Operational Excellence

  • Managed infrastructure: HyperPod removes the operational burden of running the underlying training cluster by hand.
  • Containerized deployment: Docker-based packaging keeps environments identical from local development through staging and into production.
  • Infrastructure-as-code: the entire stack is described in Terraform, version-controlled and reproducible across environments.
  • Fault tolerance: automatic recovery from instance failures and workload migration across availability zones for long-running training jobs.

Cost Efficiency

  • Managed-services integration: using HyperPod's managed control plane reduces the operational overhead and on-call cost of running training infrastructure.
  • Flexible deployment options: support for both EKS node groups and HyperPod-managed clusters lets the team pick the right cost profile per workload.
  • Pay-per-use model: HyperPod removes the need for permanently-on cluster capacity between runs.
  • Cost management: SageMaker training plans give visibility into reserved spend so the team can plan large training cycles in advance.

Developer Experience

  • Simplified deployment: Helm-based deployment streamlines what would otherwise be a multi-day cluster bring-up into a single command.
  • Comprehensive monitoring: CloudWatch and the Ray dashboard give the team end-to-end visibility into training progress and resource utilization.
  • Flexible configuration: environment-specific configuration enables proper CI/CD practices around training.
  • Reduced complexity: HyperPod abstracts the infrastructure plumbing so the Gulp.ai team can stay focused on model and pipeline work.

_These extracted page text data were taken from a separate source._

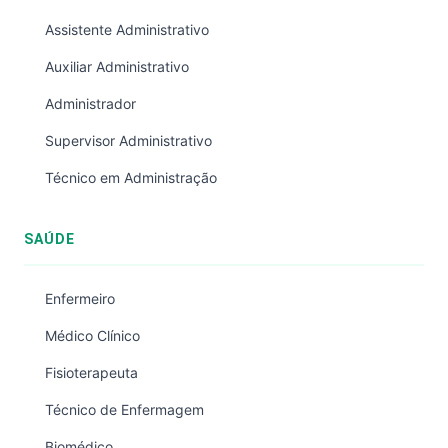
Assistente Administrativo
Auxiliar Administrativo
Administrador
Supervisor Administrativo
Técnico em Administração
SAÚDE
Enfermeiro
Médico Clínico
Fisioterapeuta
Técnico de Enfermagem
Biomédico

The VeRL integration with SageMaker HyperPod transformed Gulp.ai's LLM fine-tuning capabilities, delivering measurable improvements in GPU utilization and training efficiency. By integrating SGLang for inference inside the reinforcement-learning loop, the solution shortened training time without compromising model quality. ForthClover was proud to partner with Gulp.ai to architect this scalable, cost-aware infrastructure that lets them continuously improve their AI agents through real-world feedback loops at production scale.